- Opening Delimiter -

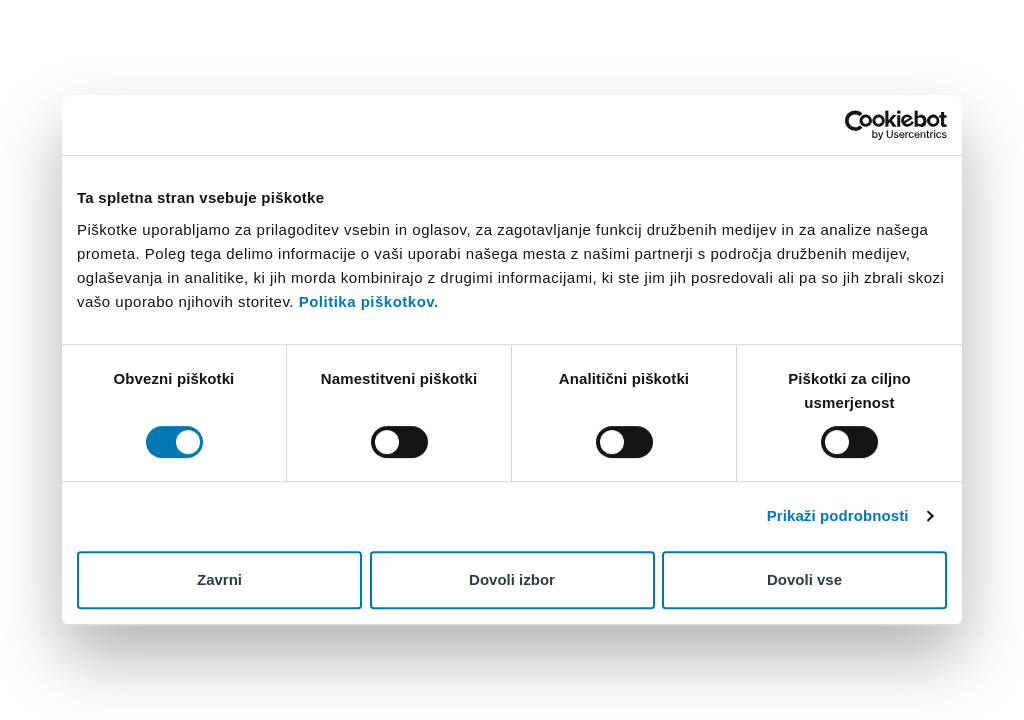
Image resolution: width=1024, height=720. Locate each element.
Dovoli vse (804, 579)
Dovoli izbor (512, 579)
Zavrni (219, 579)
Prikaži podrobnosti (838, 515)
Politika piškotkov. (369, 301)
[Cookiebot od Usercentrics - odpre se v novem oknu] (859, 125)
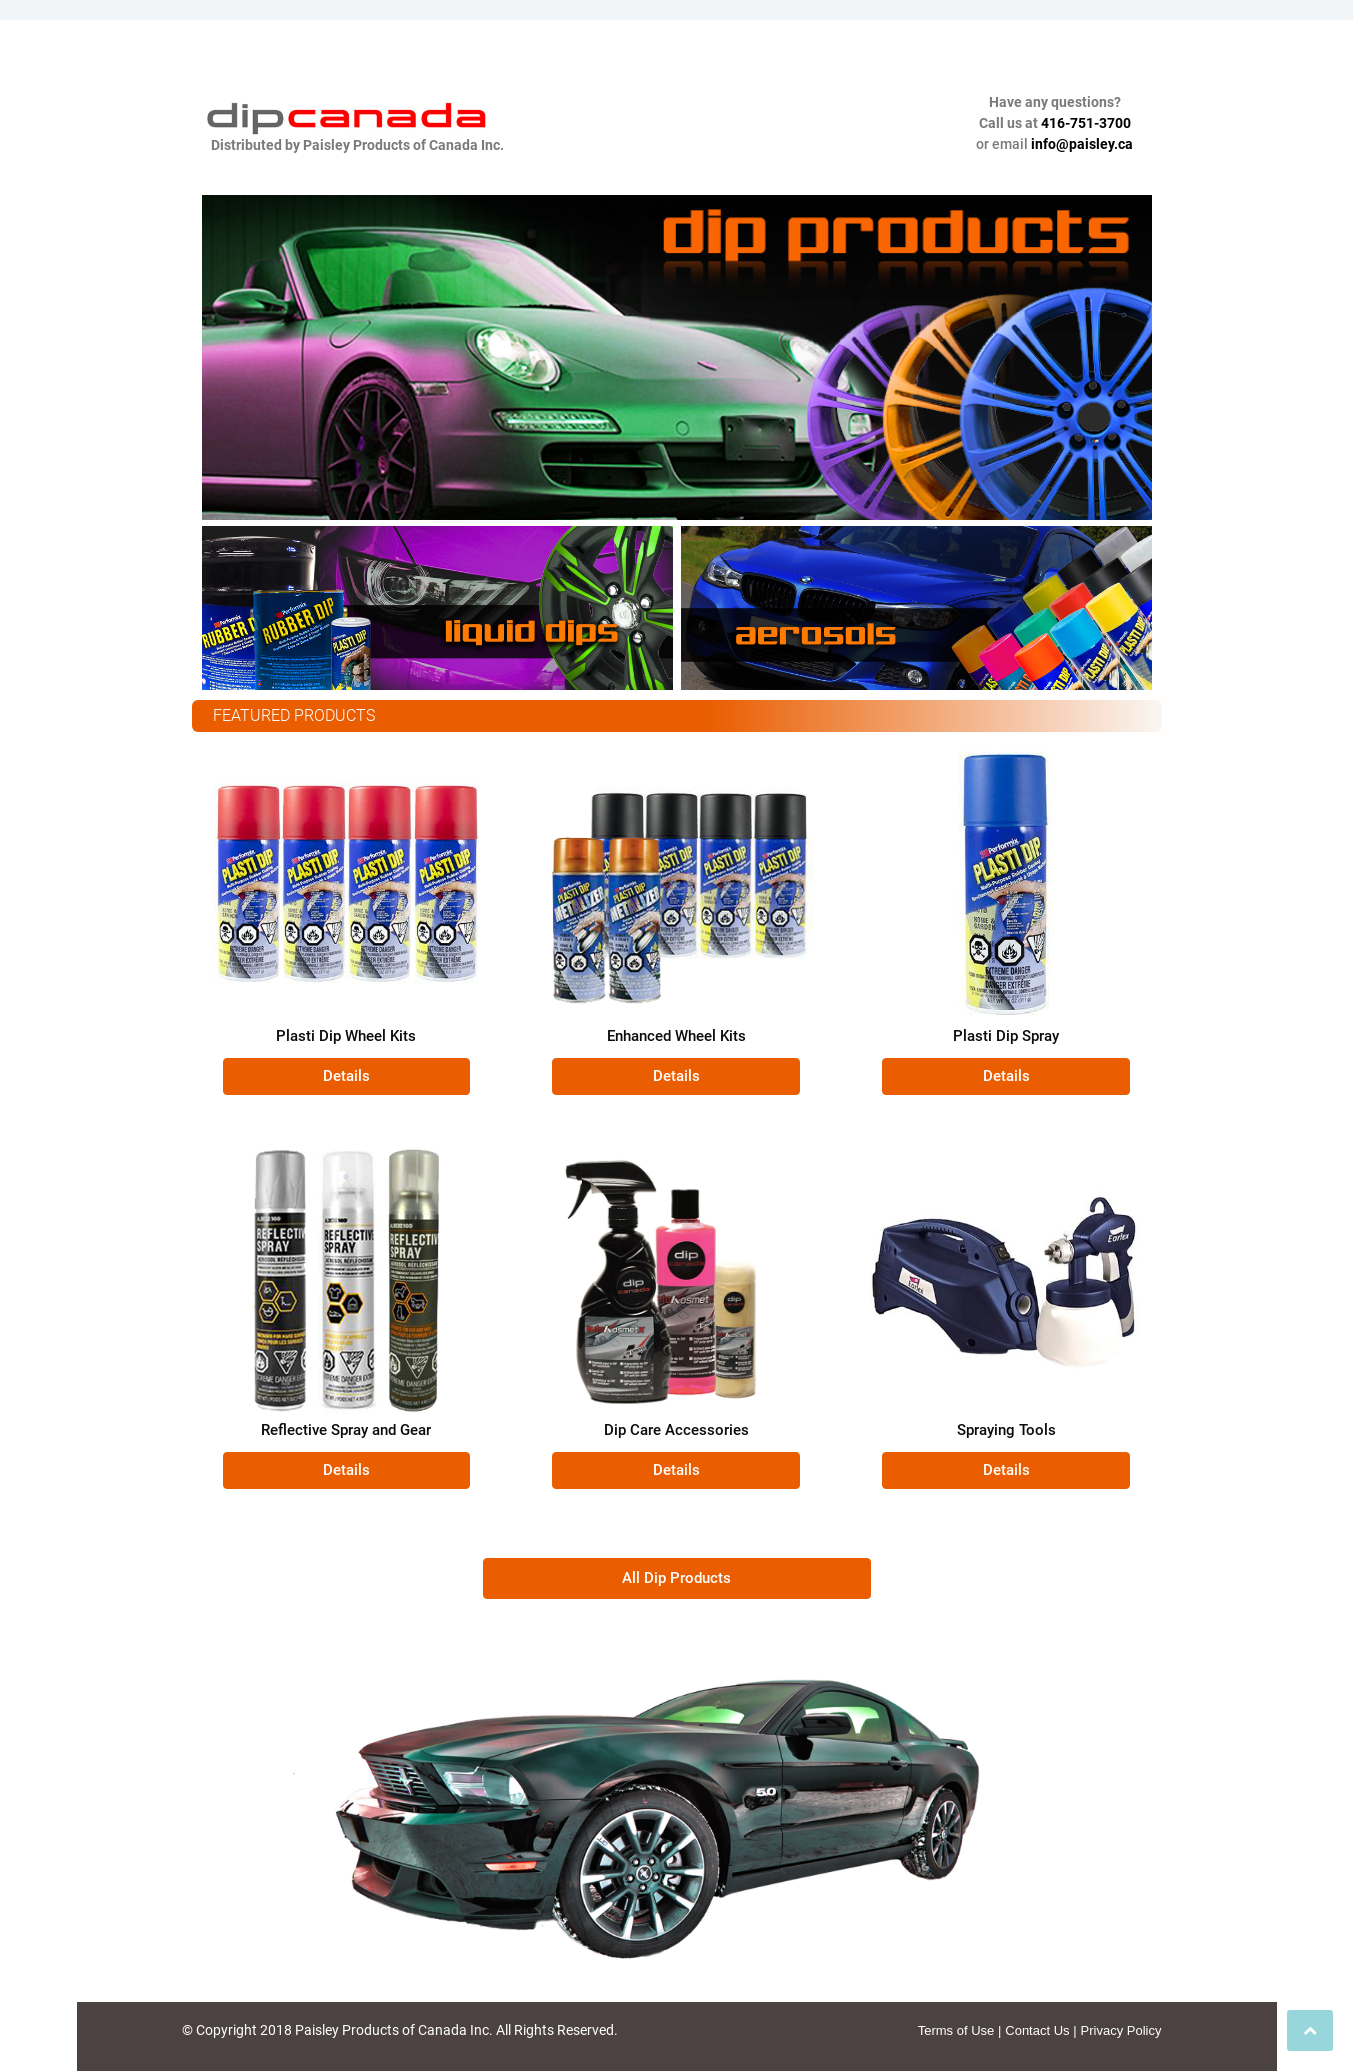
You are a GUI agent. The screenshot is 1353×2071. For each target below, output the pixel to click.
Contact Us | (1040, 2030)
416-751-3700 (1086, 123)
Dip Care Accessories (676, 1430)
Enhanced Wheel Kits (676, 1036)
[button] (347, 1076)
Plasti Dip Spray (1006, 1036)
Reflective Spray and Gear (346, 1430)
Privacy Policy (1121, 2030)
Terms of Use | (960, 2030)
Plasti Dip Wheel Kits (346, 1036)
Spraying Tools (1006, 1430)
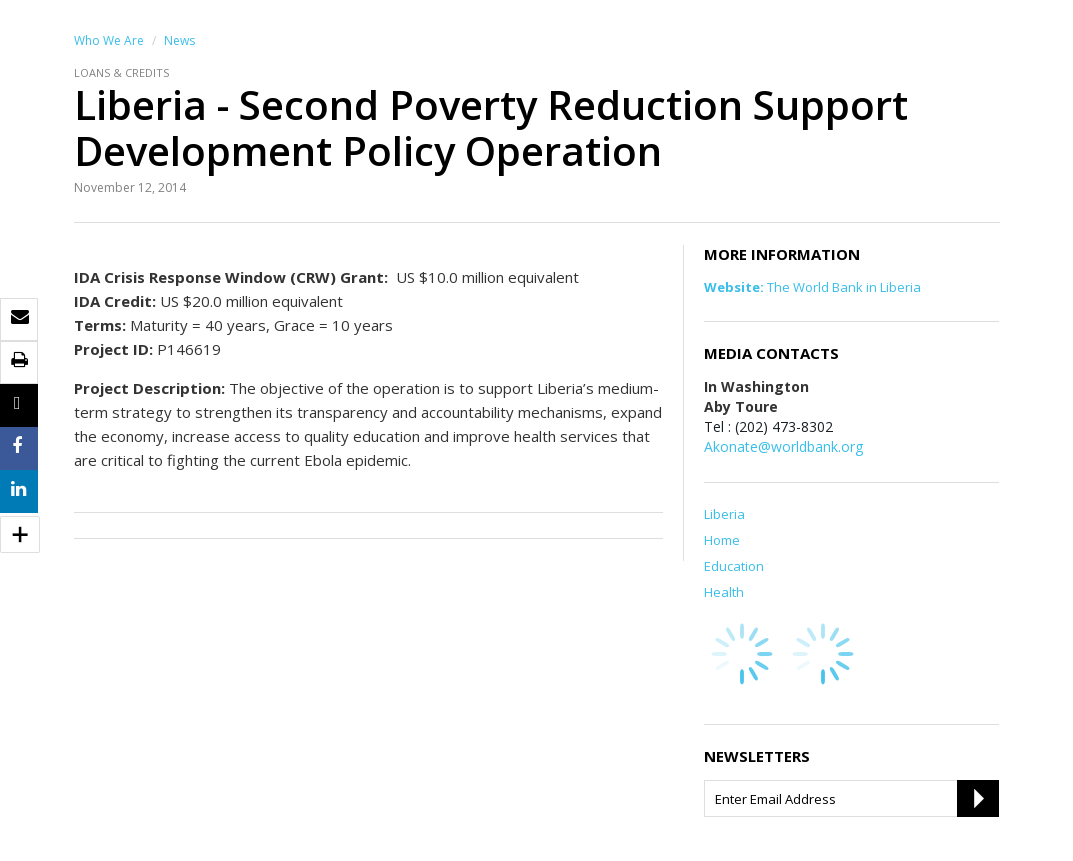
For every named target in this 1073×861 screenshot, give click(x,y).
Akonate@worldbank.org (783, 446)
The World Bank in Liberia (812, 287)
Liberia (724, 514)
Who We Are (109, 40)
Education (734, 566)
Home (722, 540)
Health (724, 592)
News (179, 40)
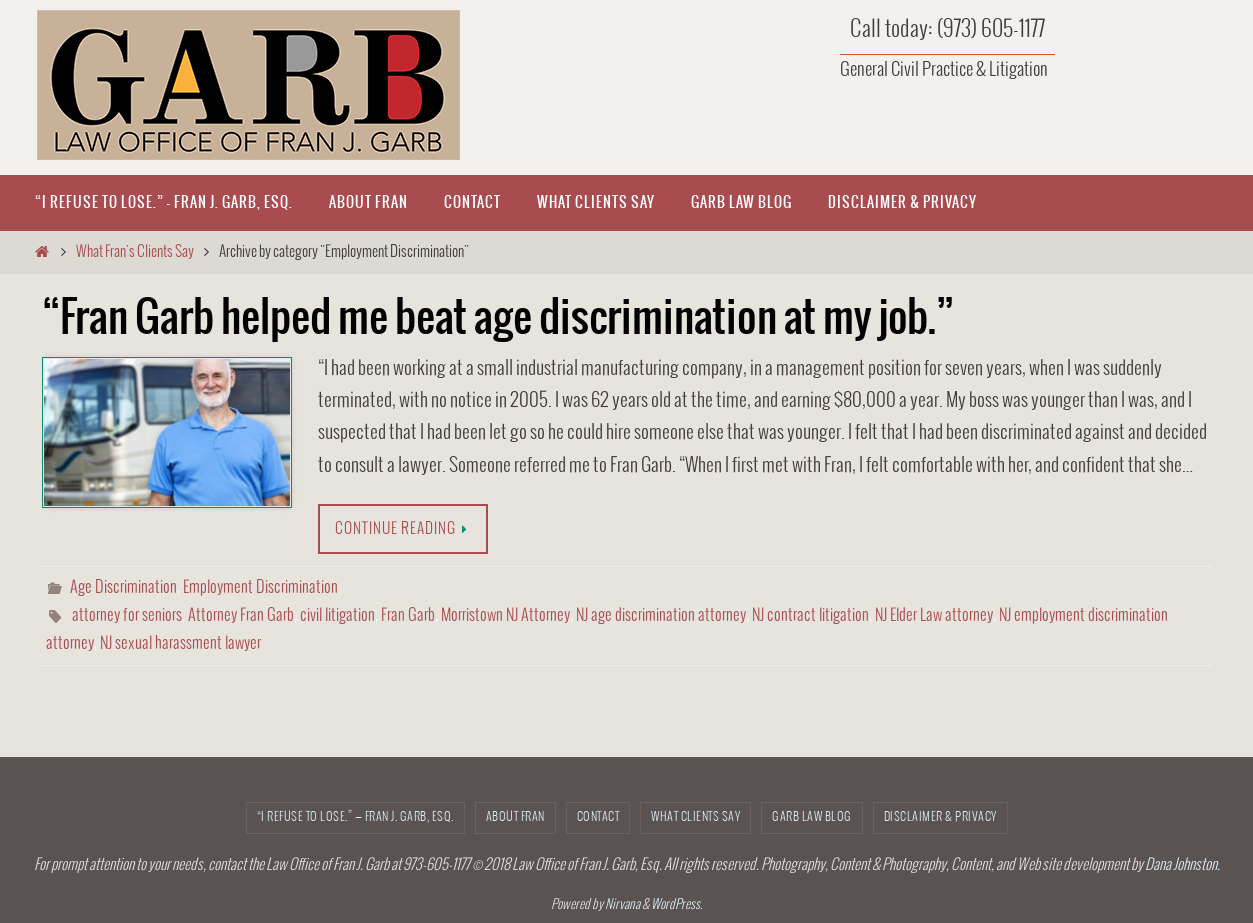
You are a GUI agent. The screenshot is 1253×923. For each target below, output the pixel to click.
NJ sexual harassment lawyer (180, 643)
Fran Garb (408, 615)
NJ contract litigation (810, 615)
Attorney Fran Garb (241, 615)
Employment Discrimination (260, 587)
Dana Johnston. (1182, 865)
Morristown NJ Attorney (505, 615)
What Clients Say (695, 817)
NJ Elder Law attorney (934, 615)
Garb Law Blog (812, 817)
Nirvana (622, 905)
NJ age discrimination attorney (661, 615)
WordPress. (677, 905)
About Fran (515, 817)
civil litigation (337, 615)
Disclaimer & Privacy (940, 817)
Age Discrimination (123, 587)
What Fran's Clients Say (135, 252)
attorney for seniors (127, 615)
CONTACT (598, 817)
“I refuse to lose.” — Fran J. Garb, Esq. (355, 817)
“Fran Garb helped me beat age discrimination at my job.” (498, 319)
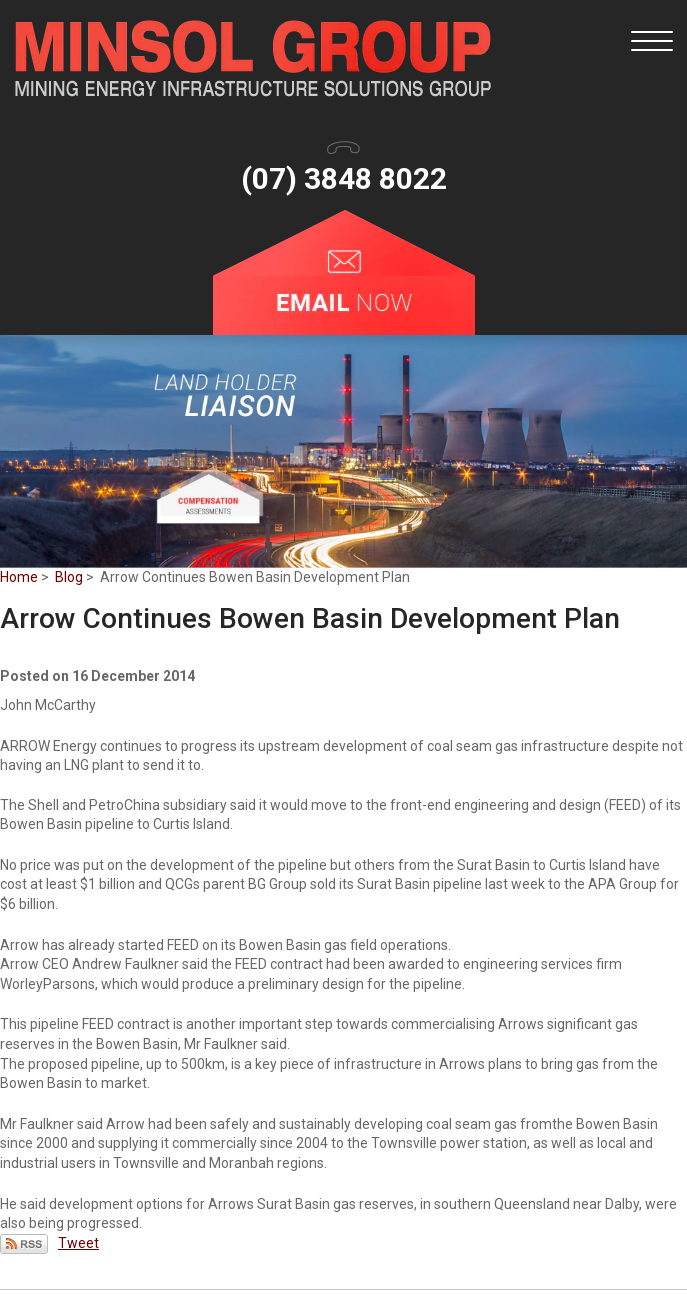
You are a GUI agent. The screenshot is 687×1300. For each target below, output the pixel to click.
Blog (69, 577)
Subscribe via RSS (24, 1244)
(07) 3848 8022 (344, 178)
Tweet (78, 1243)
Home (19, 577)
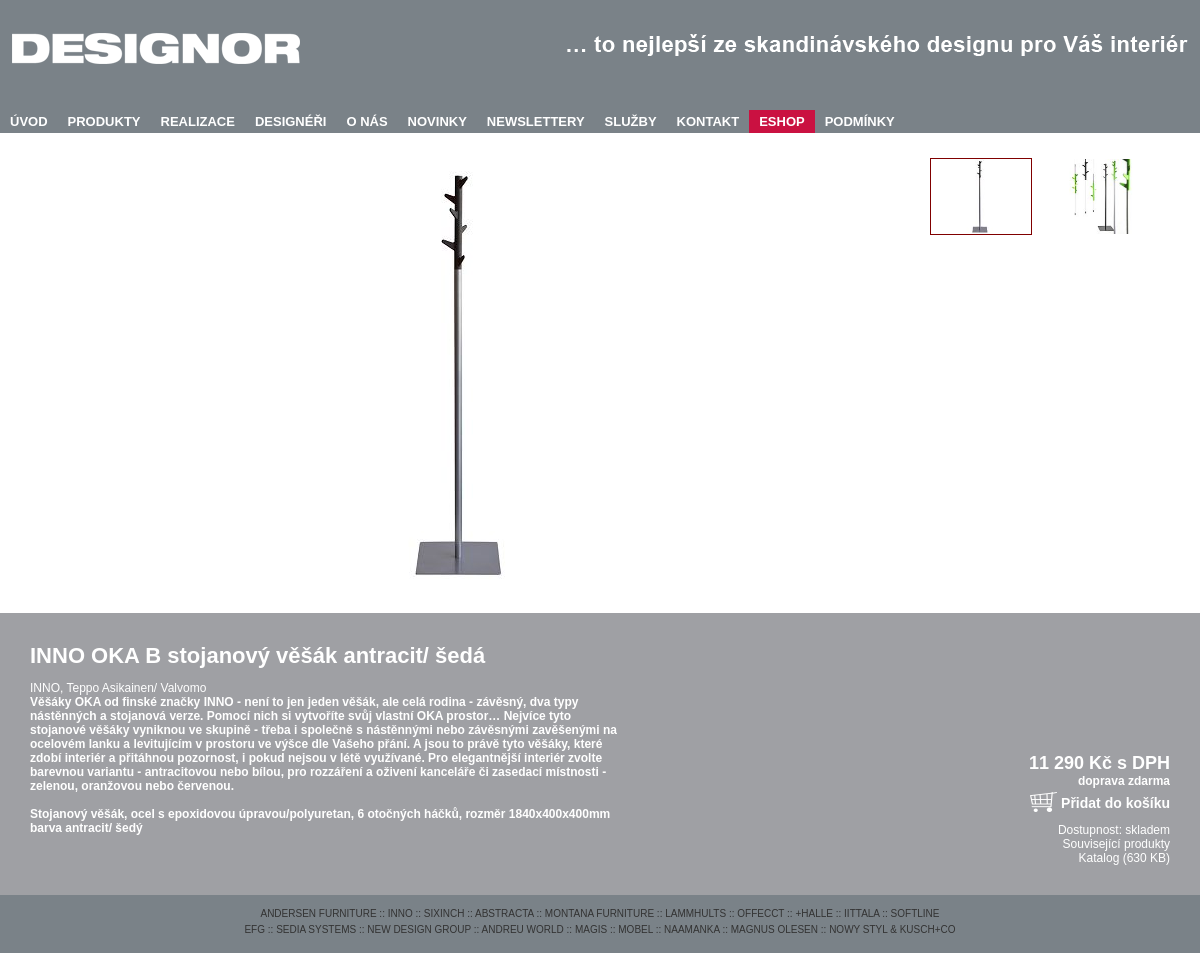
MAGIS (591, 929)
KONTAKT (708, 121)
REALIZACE (198, 121)
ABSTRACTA (504, 913)
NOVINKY (437, 121)
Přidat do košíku (1115, 803)
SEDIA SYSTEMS (316, 929)
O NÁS (366, 121)
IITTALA (861, 913)
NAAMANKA (692, 929)
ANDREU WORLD (523, 929)
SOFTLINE (915, 913)
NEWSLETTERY (536, 121)
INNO (400, 913)
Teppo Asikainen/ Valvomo (136, 688)
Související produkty (1116, 844)
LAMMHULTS (695, 913)
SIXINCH (444, 913)
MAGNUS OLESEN (774, 929)
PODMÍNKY (860, 121)
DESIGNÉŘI (291, 121)
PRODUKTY (104, 121)
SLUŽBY (631, 121)
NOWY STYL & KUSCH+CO (892, 929)
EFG (254, 929)
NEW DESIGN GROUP (419, 929)
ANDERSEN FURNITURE (318, 913)
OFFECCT (760, 913)
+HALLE (814, 913)
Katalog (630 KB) (1124, 858)
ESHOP (782, 121)
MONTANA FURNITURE (599, 913)
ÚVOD (29, 121)
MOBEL (635, 929)
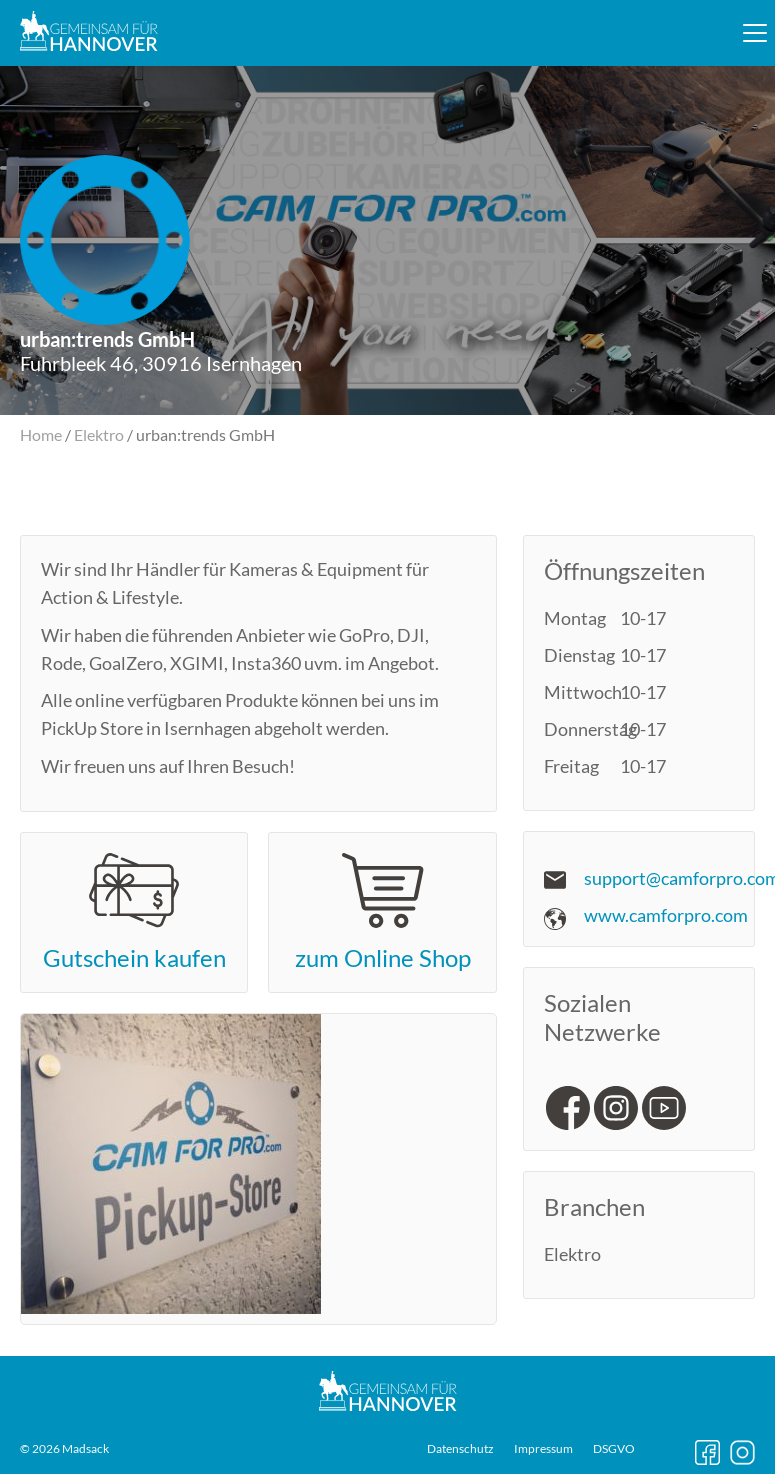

- Closing Delimiter -

:: What you need to do ::
Only one part of the listing is wanted: the lines from the one containing "Home (722, 540)" through the one containing "NJ age discrimination attorney (661, 615)", both included. Please transcribe it exactly, leaving out the pictures.

:: Written solution ::
Home (722, 540)
Health (724, 592)
News (179, 40)
You are a GUI agent. The screenshot is 1253×923. For each target below, output the pixel to click.
NJ sexual harassment lawyer (180, 643)
Fran Garb (408, 615)
NJ contract litigation (810, 615)
Attorney Fran Garb (241, 615)
Employment Discrimination (260, 587)
Dana Johnston. (1182, 865)
Morristown NJ Attorney (505, 615)
What Clients Say (695, 817)
NJ Elder Law attorney (934, 615)
Garb Law Blog (812, 817)
Nirvana (622, 905)
NJ age discrimination attorney (661, 615)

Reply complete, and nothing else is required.